Cost AccountingFinancial Accounting

What is Process Value Analysis?

Process Value Analysis

Process Value Analysis is fundamental to activity-based responsibility accounting.

Process value analysis (PVA) is a technique that managers use to identify and link all the activities involved in the value chain. It analyzes business processes by relating activities to the events that prompt those activities and to the resources that the activities consume.

Process value analysis can help you evaluate any process – business process, financial process, customer service process, etc. This article will focus on explaining the basic principles and concepts for process value analysis. PVA forces managers to look critically at all phases of their operations. Managers who use ABM find it an efficient way of reducing non-value-adding activities and their costs.

Process Value Analysis (PVA) improves cost traceability and results in significantly more accurate product costs, which in turn improves management decisions and increases profitability. By using PVA to identify nonvalue-adding activities, companies can reduce their costs and redirect their resources to value-adding activities.

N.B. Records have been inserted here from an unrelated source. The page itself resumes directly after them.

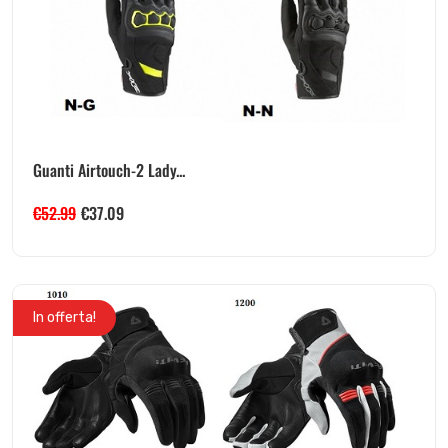
Guanti Airtouch-2 Lady...
€
52.99
€
37.09
In offerta!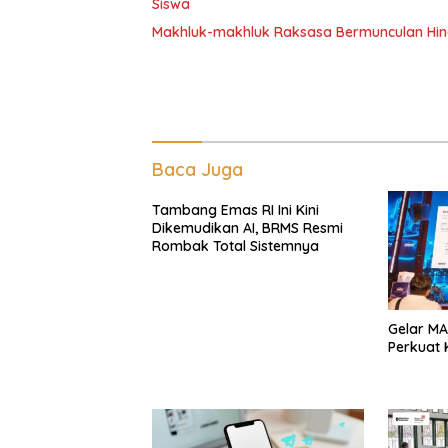
Siswa
Makhluk-makhluk Raksasa Bermunculan Hin
Baca Juga
Tambang Emas RI Ini Kini
Dikemudikan AI, BRMS Resmi
Rombak Total Sistemnya
Gelar MA
Perkuat K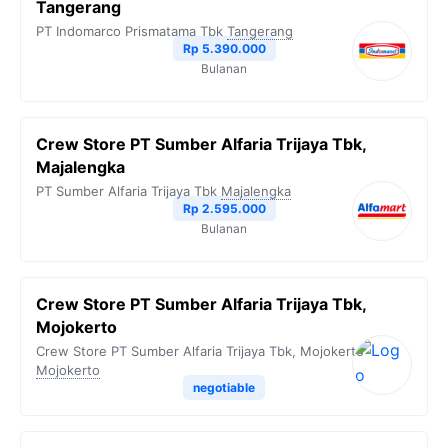
Tangerang
PT Indomarco Prismatama Tbk
Tangerang
Rp 5.390.000
Bulanan
Crew Store PT Sumber Alfaria Trijaya Tbk,
Majalengka
PT Sumber Alfaria Trijaya Tbk
Majalengka
Rp 2.595.000
Bulanan
Crew Store PT Sumber Alfaria Trijaya Tbk,
Mojokerto
Crew Store PT Sumber Alfaria Trijaya Tbk, Mojokerto
Mojokerto
negotiable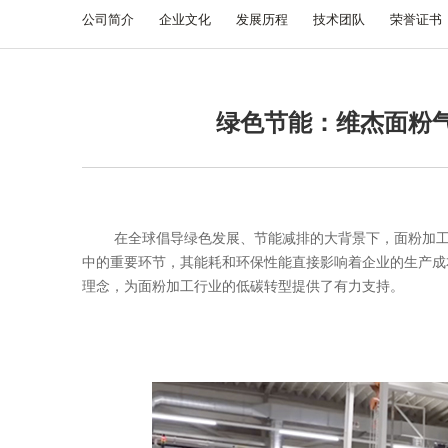
公司简介
企业文化
发展历程
技术团队
荣誉证书
绿色节能：维杰面粉
在全球倡导绿色发展、节能减排的大背景下，面粉加工行
中的重要环节，其能耗和环保性能直接影响着企业的生产成
理念，为面粉加工行业的低碳转型提供了有力支持。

For example. PVA has enabled companies like Westinghouse Electric, Pepsi-Cola North America, and Land O’Lakes to reduce the processing costs of purchasing and accounts payable.

After identifying the nonvalue-adding activities involved in small-dollar purchases (e.g.. recording and paying small bills, setting up accounts, and establishing credit with seldom-used suppliers) and their costs, managers of these companies decided to stop performing such activities internally.

Instead, they chose the less expensive alternative of using a particular credit card known as a procurement (or purchasing) card from Visa, Master-Card, or American Express to handle large volumes of small-dollar purchases.